To encapsulate a year of eclectic cuisine and the rapidly changing restaurant scene—read more about that from Troy Johnson—we chose Herb & Wood’s elegant, fresh, and enticing sea bass as our cover star.
Dining at Herb & Wood is a special experience, and when I went there recently with foodie friends from Zurich and Munich, it was one of the best meals I’ve ever had in San Diego. Both my companions had spent more than a decade in London and they make restaurant reservations like it’ll be their last meal. I always feel pressure to take them somewhere spectacular. This time I really nailed it.
Some restaurants are trendy for just a hot second, but I believe Brian Malarkey’s Herb & Wood has staying power. The fact that it recently introduced brunch, and its adjacent casual counterpart, Herb & Eatery, has expanded its menu, is a good indication that it’s firmly planting itself in San Diego—and so is our man Malarkey.
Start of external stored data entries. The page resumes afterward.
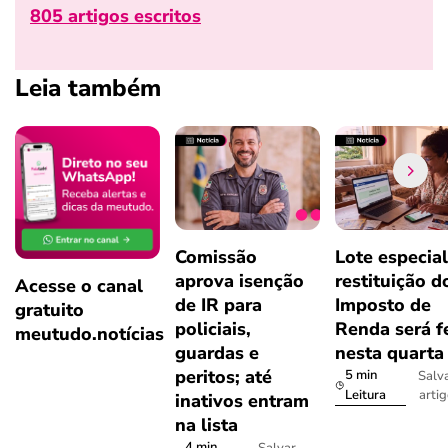
805 artigos escritos
Leia também
Comissão
Lote especial
aprova isenção
restituição d
Acesse o canal
de IR para
Imposto de
gratuito
policiais,
Renda será f
meutudo.notícias
guardas e
nesta quarta
peritos; até
5 min
Salv
arti
Leitura
inativos entram
na lista
4 min
Salvar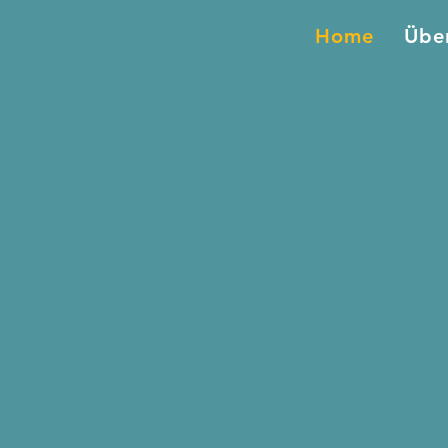
Home
Übe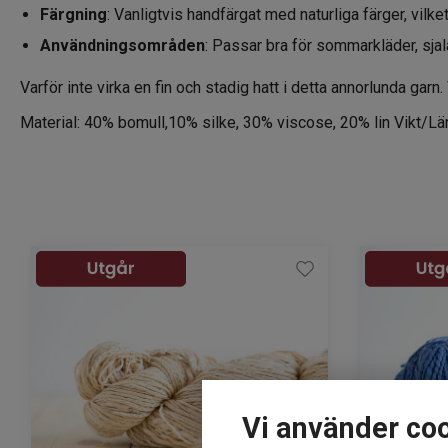
Färgning
: Vanligtvis handfärgat med naturliga färger, vilk
Användningsområden
: Passar bra för sommarkläder, sjal
Varför inte virka en fin och stadig hatt i detta annorlunda garn. 
Material: 40% bomull,10% silke, 30% viscose, 20% lin Vikt/L
Vi använder co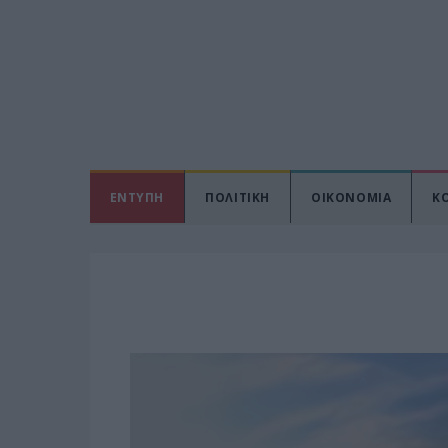
ΕΝΤΥΠΗ
ΠΟΛΙΤΙΚΗ
ΟΙΚΟΝΟΜΙΑ
Κ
He recently parted ways with the Hakkasan Group, the restaurant collective that owns Searsucker and Herringbone locations in San Diego, Las Vegas, and beyond, to focus solely on the San Diego food scene. He’s back in the kitchen, developing Animae (which opens at the end of this year in downtown’s Pacific Gate high-rise) and Herb & Sea (opening near Moonlight Beach in early 2019).
His homecoming is part of a larger narrative of high-caliber chefs migrating to San Diego. Our food scene has matured, and people are noticing. Big talent—and big ideas—are the new norm. For instance, Prepkitchen just imported The Wynn’s chef Joe Elevado from Las Vegas. Emmanuel Piqueras, the acclaimed Peruvian chef of Pisco Rotisserie & Cevicheria who’s cooked in some of the world’s top kitchens, chose Liberty Station and Carlsbad for his latest projects. And look at the stunning speakeasy—that’s in a mall! San Diego is attracting quality, and it’s only going to get better.
Finally, if you fancy yourself a budding cook, check out the Chefs’ Entertaining Guide. Four buzzy, top chefs invited us into their homes to share their tips and recipes. How cool is that? I love that celebrated culinary stars are willing to get messy and real with us. San Diego, you haven’t lost your down-to-earth roots.